[Dataset entries]
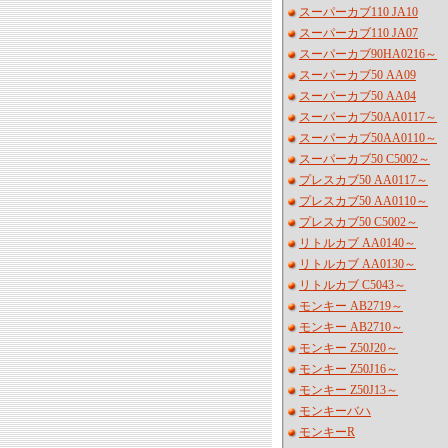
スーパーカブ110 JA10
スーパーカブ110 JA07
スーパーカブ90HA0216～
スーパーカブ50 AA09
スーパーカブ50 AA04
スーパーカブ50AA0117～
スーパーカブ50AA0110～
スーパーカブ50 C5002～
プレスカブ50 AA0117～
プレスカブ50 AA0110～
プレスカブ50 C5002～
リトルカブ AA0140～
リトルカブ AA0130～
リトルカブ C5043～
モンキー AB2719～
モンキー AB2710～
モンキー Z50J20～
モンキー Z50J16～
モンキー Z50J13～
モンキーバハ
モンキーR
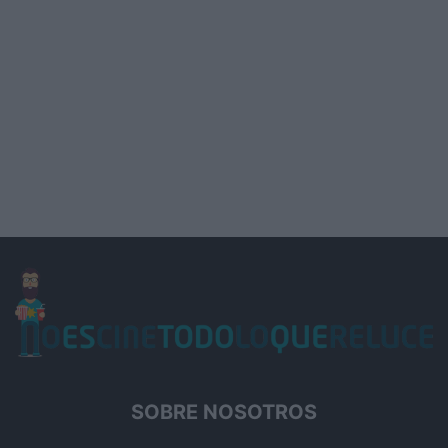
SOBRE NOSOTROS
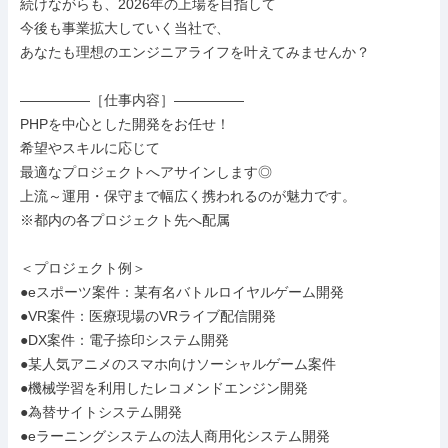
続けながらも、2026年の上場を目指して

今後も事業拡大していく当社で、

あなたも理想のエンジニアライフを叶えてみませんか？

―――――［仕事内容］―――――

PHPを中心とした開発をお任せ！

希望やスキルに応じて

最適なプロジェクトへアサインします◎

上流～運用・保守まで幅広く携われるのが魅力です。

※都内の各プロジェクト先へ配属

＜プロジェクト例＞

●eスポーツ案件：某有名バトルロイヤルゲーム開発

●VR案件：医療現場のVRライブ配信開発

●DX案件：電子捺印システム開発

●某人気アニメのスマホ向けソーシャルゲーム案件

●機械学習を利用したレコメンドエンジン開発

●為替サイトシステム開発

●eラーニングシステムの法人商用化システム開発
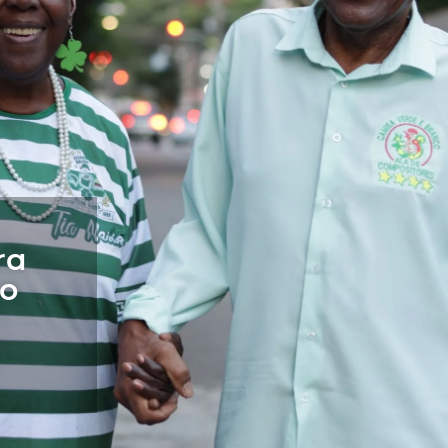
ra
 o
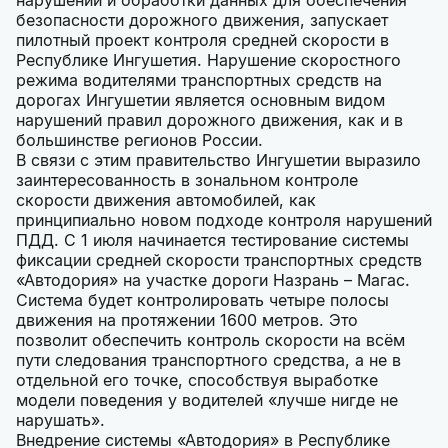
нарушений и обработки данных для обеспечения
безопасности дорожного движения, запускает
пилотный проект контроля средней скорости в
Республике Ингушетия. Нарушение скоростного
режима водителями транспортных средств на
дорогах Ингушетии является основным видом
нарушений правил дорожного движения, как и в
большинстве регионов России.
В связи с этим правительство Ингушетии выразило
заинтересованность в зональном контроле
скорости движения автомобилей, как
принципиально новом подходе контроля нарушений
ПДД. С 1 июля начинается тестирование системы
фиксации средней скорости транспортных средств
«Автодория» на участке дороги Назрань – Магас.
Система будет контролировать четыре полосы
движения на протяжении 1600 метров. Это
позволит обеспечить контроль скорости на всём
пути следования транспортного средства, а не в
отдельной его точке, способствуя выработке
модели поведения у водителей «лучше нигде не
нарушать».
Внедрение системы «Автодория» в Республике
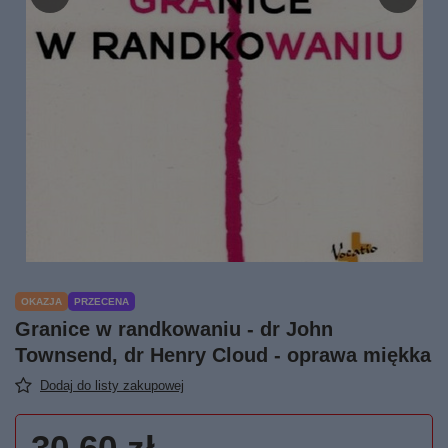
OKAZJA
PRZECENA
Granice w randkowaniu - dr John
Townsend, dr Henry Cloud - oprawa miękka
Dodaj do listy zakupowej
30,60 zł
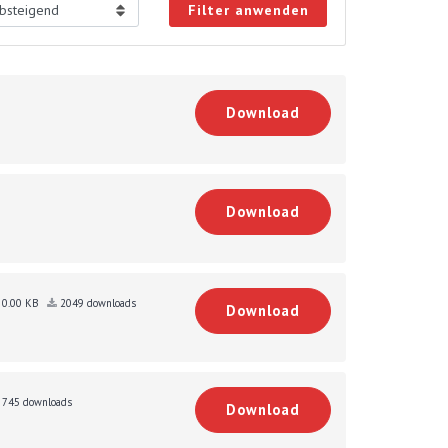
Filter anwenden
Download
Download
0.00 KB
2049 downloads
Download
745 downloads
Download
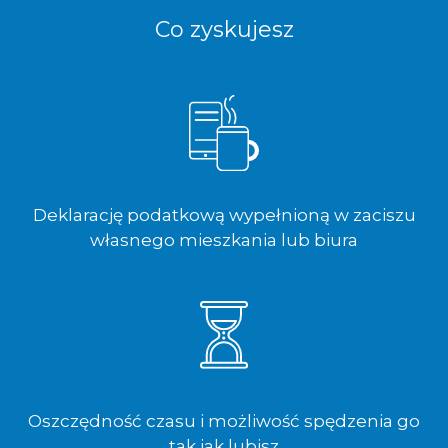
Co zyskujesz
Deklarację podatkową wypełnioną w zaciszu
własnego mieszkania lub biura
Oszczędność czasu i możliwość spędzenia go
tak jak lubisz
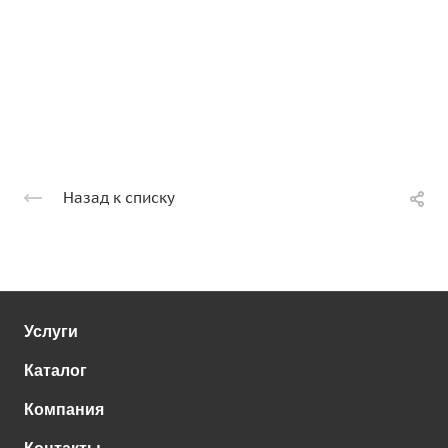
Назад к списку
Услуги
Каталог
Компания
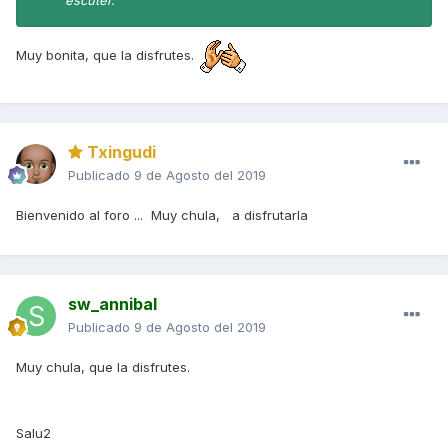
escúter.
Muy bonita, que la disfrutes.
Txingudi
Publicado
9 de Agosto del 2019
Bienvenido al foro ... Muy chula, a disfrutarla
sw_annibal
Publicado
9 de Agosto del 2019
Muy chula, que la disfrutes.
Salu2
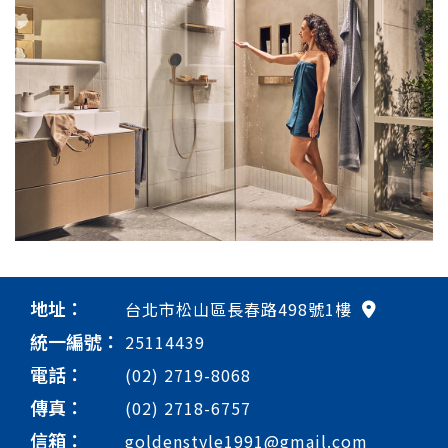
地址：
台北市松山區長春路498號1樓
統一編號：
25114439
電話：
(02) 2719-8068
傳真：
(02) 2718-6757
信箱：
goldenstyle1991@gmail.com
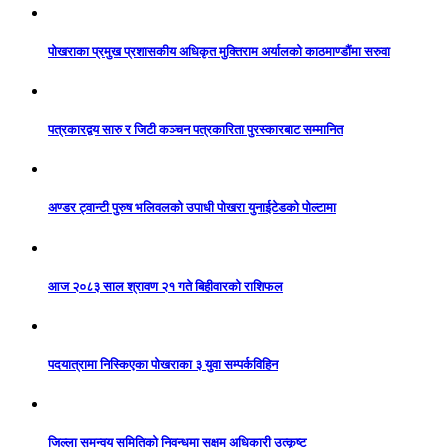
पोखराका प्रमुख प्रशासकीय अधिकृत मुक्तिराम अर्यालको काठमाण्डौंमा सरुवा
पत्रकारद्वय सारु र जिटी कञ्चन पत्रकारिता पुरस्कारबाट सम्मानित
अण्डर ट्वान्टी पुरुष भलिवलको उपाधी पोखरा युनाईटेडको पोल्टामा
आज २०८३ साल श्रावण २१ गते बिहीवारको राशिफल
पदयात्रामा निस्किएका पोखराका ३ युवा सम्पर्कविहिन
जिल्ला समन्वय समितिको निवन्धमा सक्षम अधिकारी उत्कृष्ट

- _WHAT THE EXERCISE ASKS_
The output is the data above, repeated exactly, with pictures omitted.

- _WRITTEN ANSWER_
スーパーカブ110 JA10
スーパーカブ110 JA07
スーパーカブ90HA0216～
スーパーカブ50 AA09
スーパーカブ50 AA04
スーパーカブ50AA0117～
スーパーカブ50AA0110～
スーパーカブ50 C5002～
プレスカブ50 AA0117～
プレスカブ50 AA0110～
プレスカブ50 C5002～
リトルカブ AA0140～
リトルカブ AA0130～
リトルカブ C5043～
モンキー AB2719～
モンキー AB2710～
モンキー Z50J20～
モンキー Z50J16～
モンキー Z50J13～
モンキーバハ
モンキーR
SOBRE NOSOTROS
続けながらも、2026年の上場を目指して

今後も事業拡大していく当社で、

あなたも理想のエンジニアライフを叶えてみませんか？

―――――［仕事内容］―――――

PHPを中心とした開発をお任せ！

希望やスキルに応じて

最適なプロジェクトへアサインします◎

上流～運用・保守まで幅広く携われるのが魅力です。

※都内の各プロジェクト先へ配属

＜プロジェクト例＞

●eスポーツ案件：某有名バトルロイヤルゲーム開発

●VR案件：医療現場のVRライブ配信開発

●DX案件：電子捺印システム開発

●某人気アニメのスマホ向けソーシャルゲーム案件

●機械学習を利用したレコメンドエンジン開発

●為替サイトシステム開発

●eラーニングシステムの法人商用化システム開発
ra
 o
нарушений и обработки данных для обеспечения
безопасности дорожного движения, запускает
пилотный проект контроля средней скорости в
Республике Ингушетия. Нарушение скоростного
режима водителями транспортных средств на
дорогах Ингушетии является основным видом
нарушений правил дорожного движения, как и в
большинстве регионов России.
В связи с этим правительство Ингушетии выразило
заинтересованность в зональном контроле
скорости движения автомобилей, как
принципиально новом подходе контроля нарушений
ПДД. С 1 июля начинается тестирование системы
фиксации средней скорости транспортных средств
«Автодория» на участке дороги Назрань – Магас.
Система будет контролировать четыре полосы
движения на протяжении 1600 метров. Это
позволит обеспечить контроль скорости на всём
пути следования транспортного средства, а не в
отдельной его точке, способствуя выработке
модели поведения у водителей «лучше нигде не
нарушать».
Внедрение системы «Автодория» в Республике
OKAZJA
PRZECENA
Granice w randkowaniu - dr John
Townsend, dr Henry Cloud - oprawa miękka
Dodaj do listy zakupowej
30,60 zł
Filter anwenden
Download
Download
0.00 KB
2049 downloads
Download
745 downloads
Download
Co zyskujesz
Deklarację podatkową wypełnioną w zaciszu
własnego mieszkania lub biura
Oszczędność czasu i możliwość spędzenia go
tak jak lubisz
Назад к списку
Услуги
Каталог
Компания
escúter.
Muy bonita, que la disfrutes.
Txingudi
Publicado
9 de Agosto del 2019
Bienvenido al foro ... Muy chula, a disfrutarla
sw_annibal
Publicado
9 de Agosto del 2019
Muy chula, que la disfrutes.
Salu2
地址：
台北市松山區長春路498號1樓
統一編號：
25114439
電話：
(02) 2719-8068
傳真：
(02) 2718-6757
信箱：
goldenstyle1991@gmail.com
पोखराका प्रमुख प्रशासकीय अधिकृत मुक्तिराम अर्यालको काठमाण्डौंमा सरुवा
पत्रकारद्वय सारु र जिटी कञ्चन पत्रकारिता पुरस्कारबाट सम्मानित
अण्डर ट्वान्टी पुरुष भलिवलको उपाधी पोखरा युनाईटेडको पोल्टामा
आज २०८३ साल श्रावण २१ गते बिहीवारको राशिफल
पदयात्रामा निस्किएका पोखराका ३ युवा सम्पर्कविहिन
जिल्ला समन्वय समितिको निवन्धमा सक्षम अधिकारी उत्कृष्ट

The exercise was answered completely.